Коммандант покинул больницу, страстно молясь в душе, чтобы такая необходимость никогда у него не возникла. Лейтенант Веркрамп продолжал бесноваться в своей палате. В этот день он впервые в жизни попробовал ЛСД.[66]
Глава тринадцатая
Если посещение клиники для душевнобольных в Форт-Рэйпире дало комманданту Ван Хеердену возможность заглянуть в иррациональные глубины человеческой психики — что стало для него новым и жутковатым открытием, — то последующие встречи укрепили его во мнении, что за время его отсутствия все в Пьембурге изменилось в худшую сторону. Тридцать шесть человек, что с трудом выползли из камер и теперь выслушивали глубочайшие извинения и искренние сожаления комманданта, уже не производили впечатления выдающихся, внушающих уважение к себе общественных деятелей, какими они были всего две недели тому назад.
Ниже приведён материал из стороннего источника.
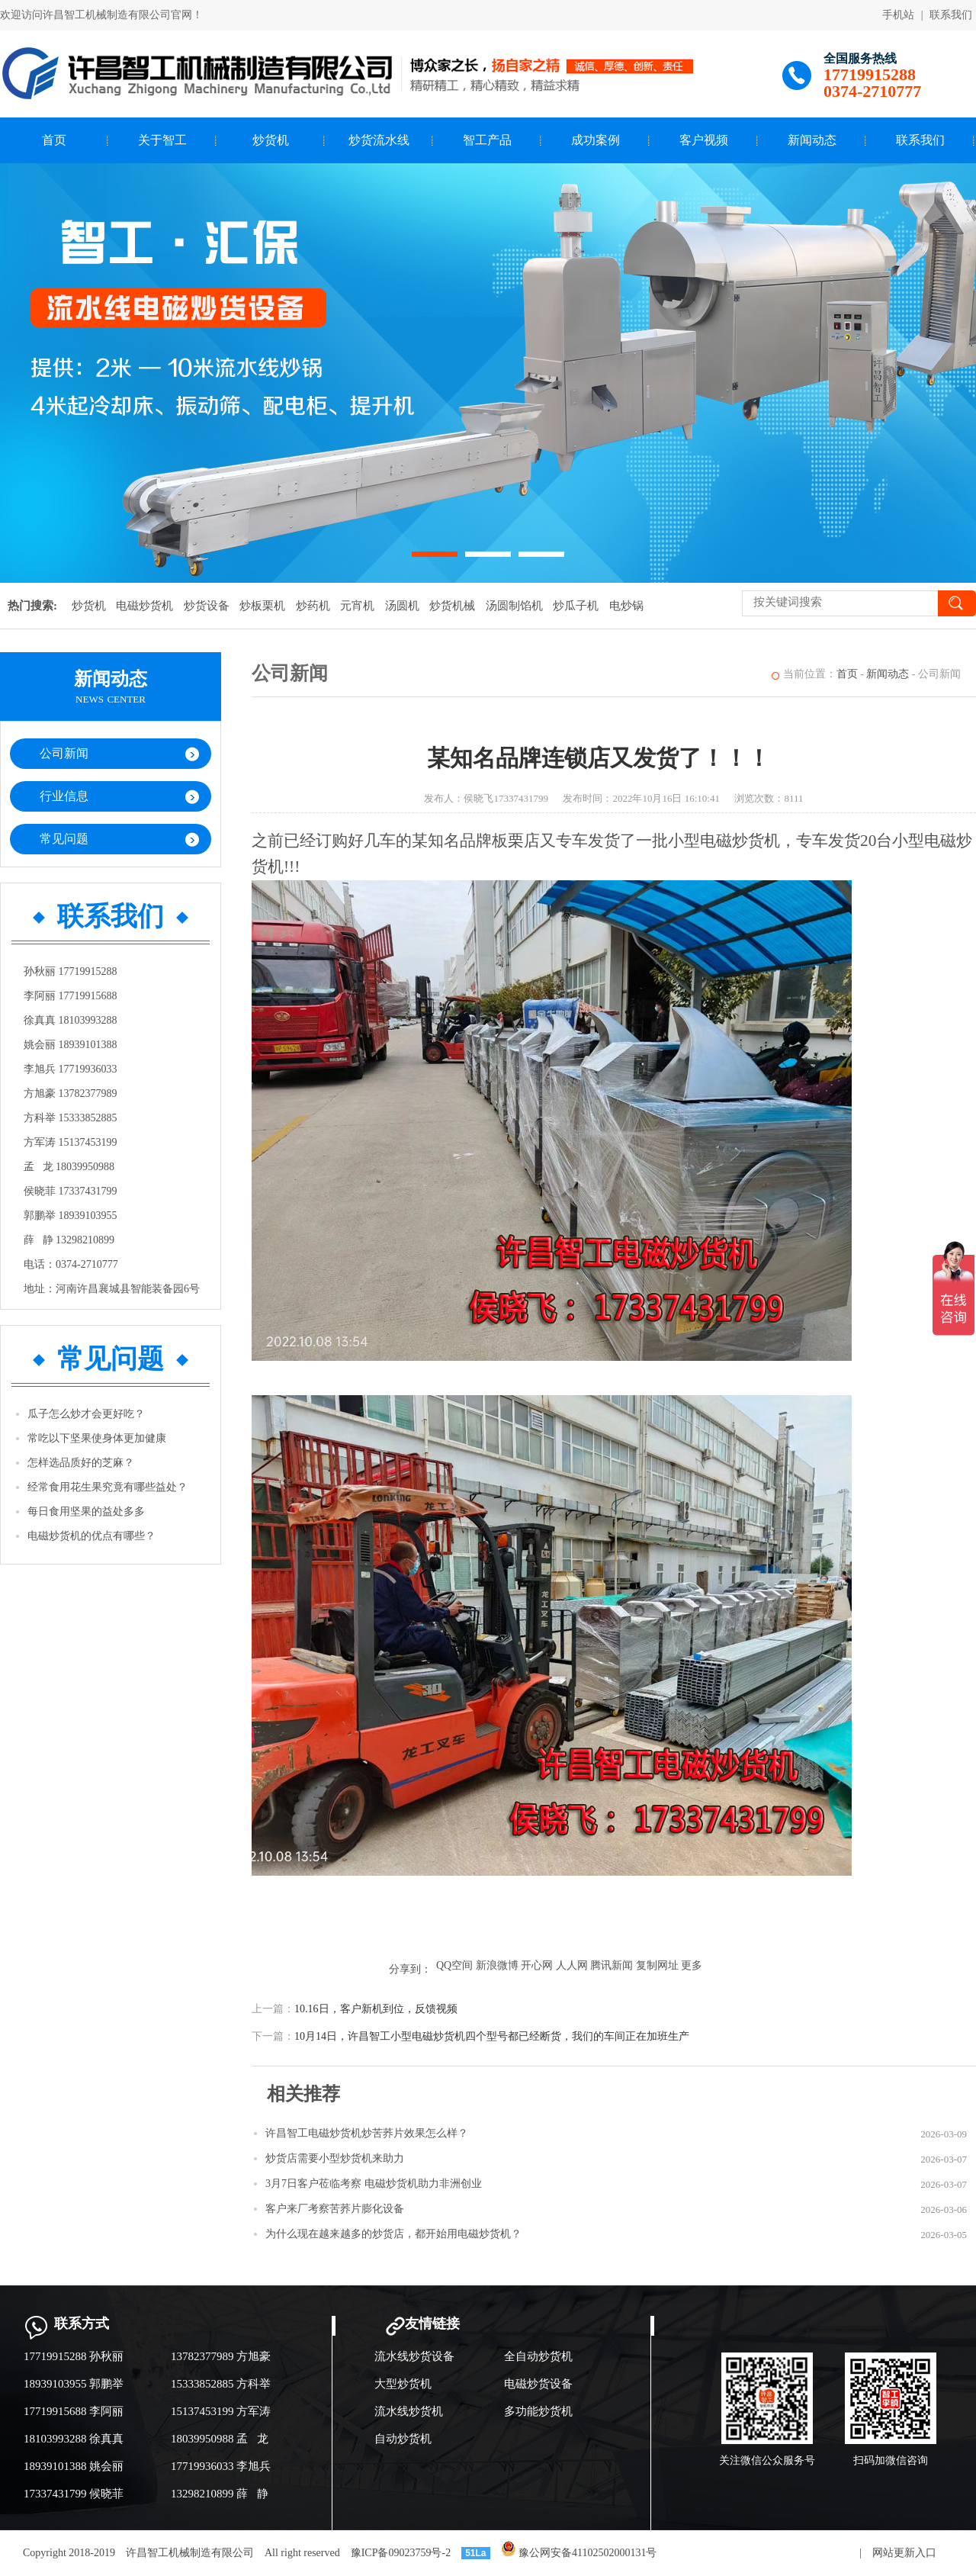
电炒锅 (626, 606)
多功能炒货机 (538, 2411)
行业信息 (64, 796)
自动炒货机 (403, 2439)
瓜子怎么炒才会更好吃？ (86, 1414)
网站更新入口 (904, 2552)
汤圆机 (402, 606)
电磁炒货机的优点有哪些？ (91, 1536)
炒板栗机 (262, 606)
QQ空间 (454, 1965)
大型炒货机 (403, 2384)
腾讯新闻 (611, 1965)
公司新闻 (64, 753)
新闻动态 (812, 139)
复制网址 (657, 1965)
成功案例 (595, 139)
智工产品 (487, 139)
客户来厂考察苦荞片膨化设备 (334, 2208)
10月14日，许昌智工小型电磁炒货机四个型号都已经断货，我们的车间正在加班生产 (491, 2036)
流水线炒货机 (408, 2411)
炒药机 (313, 606)
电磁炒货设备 (538, 2384)
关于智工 (162, 139)
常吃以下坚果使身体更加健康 (96, 1438)
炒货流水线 (378, 139)
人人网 (572, 1965)
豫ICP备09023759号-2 (401, 2552)
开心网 (537, 1965)
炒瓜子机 (576, 606)
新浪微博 (497, 1965)
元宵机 (357, 606)
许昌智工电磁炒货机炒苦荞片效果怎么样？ (366, 2133)
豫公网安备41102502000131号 (579, 2552)
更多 (691, 1965)
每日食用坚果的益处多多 (86, 1511)
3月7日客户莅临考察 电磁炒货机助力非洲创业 (373, 2183)
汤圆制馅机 (514, 606)
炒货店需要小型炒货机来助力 (334, 2158)
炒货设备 (207, 606)
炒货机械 (452, 606)
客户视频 (703, 139)
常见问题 (64, 838)
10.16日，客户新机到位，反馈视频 (376, 2009)
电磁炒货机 (144, 606)
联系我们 (950, 15)
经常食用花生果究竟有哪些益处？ (107, 1487)
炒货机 (270, 139)
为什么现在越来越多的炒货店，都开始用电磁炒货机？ (393, 2234)
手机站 (898, 15)
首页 (54, 139)
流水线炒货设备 (414, 2356)
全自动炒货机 (538, 2356)
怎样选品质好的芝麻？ (80, 1462)
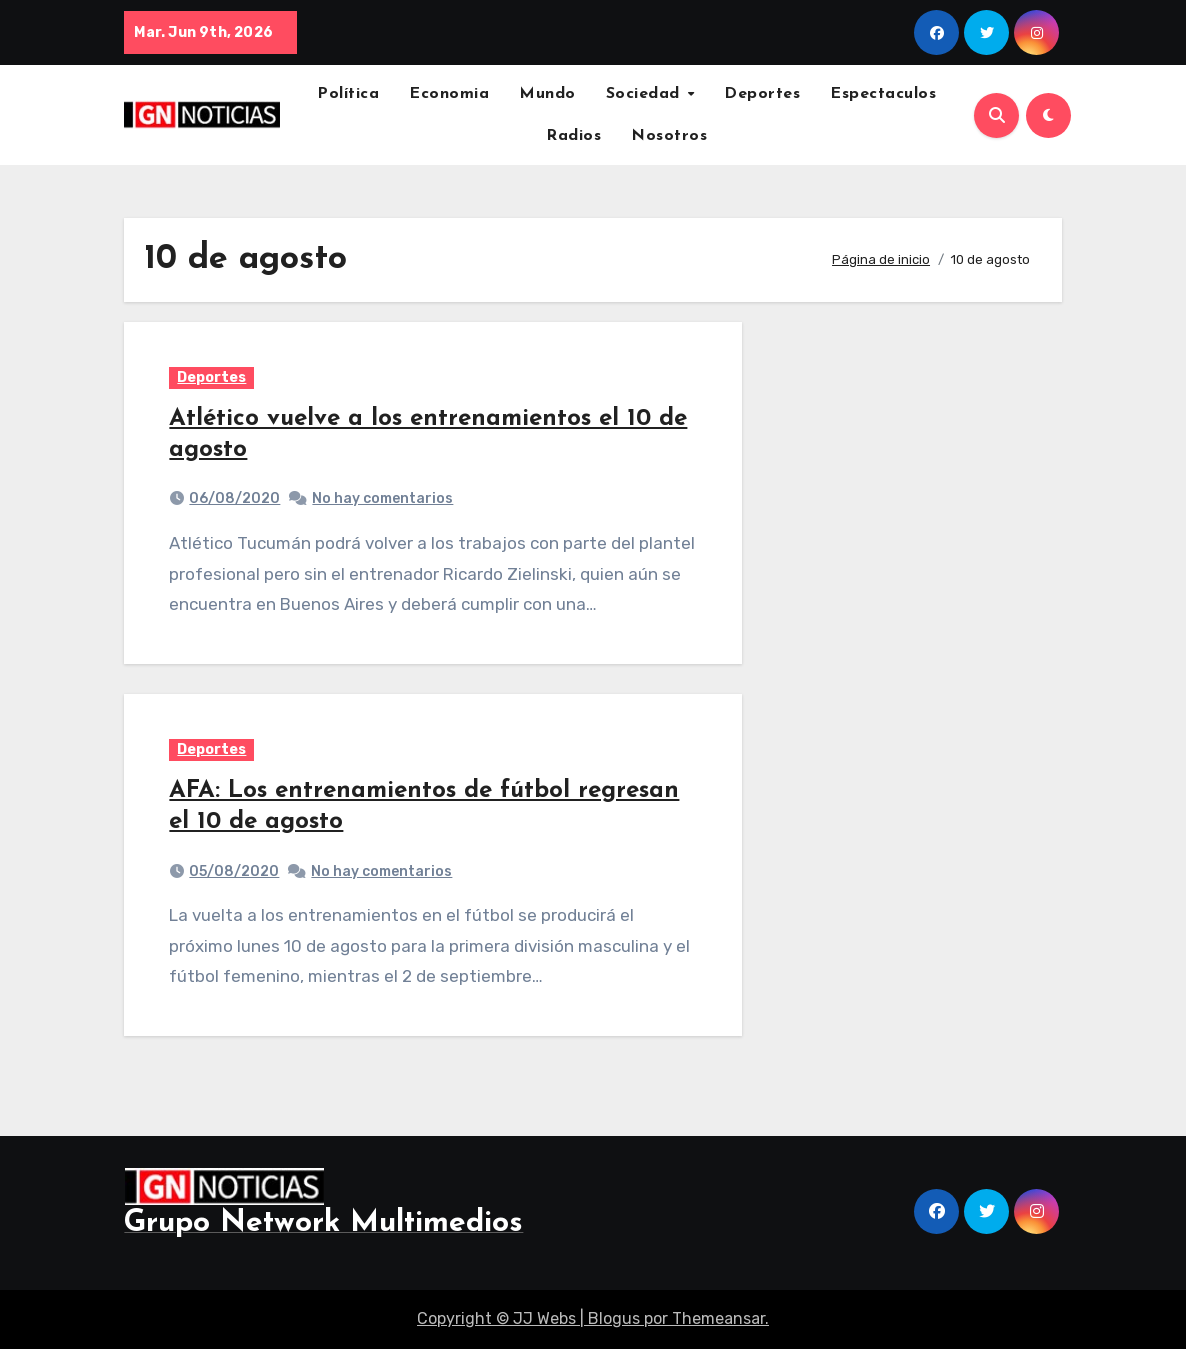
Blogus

Первым делом коммандант решил поговорить с глазу на глаз с мэром города, однако глаза у мэра настолько почернели и заплыли, что он ничего не видел. Как объяснил сержант из службы безопасности, произошло это потому, что мэр бился головой о дверь камеры и ударился о дверную ручку. Поскольку, однако, на дверях камер не было изнутри никаких ручек, такое объяснение представлялось маловероятным. Да и вообще мэр был далеко не в лучшем состоянии. На протяжении восьми дней ему не давали садиться, заставляя стоять с надетым на голову мешком, и не давали отправлять ни общественные обязанности, ни личные надобности. В результате он распространял вокруг себя своеобразные запахи, а кроме того, пребывал в заблуждении, будто председательствует на каком-то официальном банкете.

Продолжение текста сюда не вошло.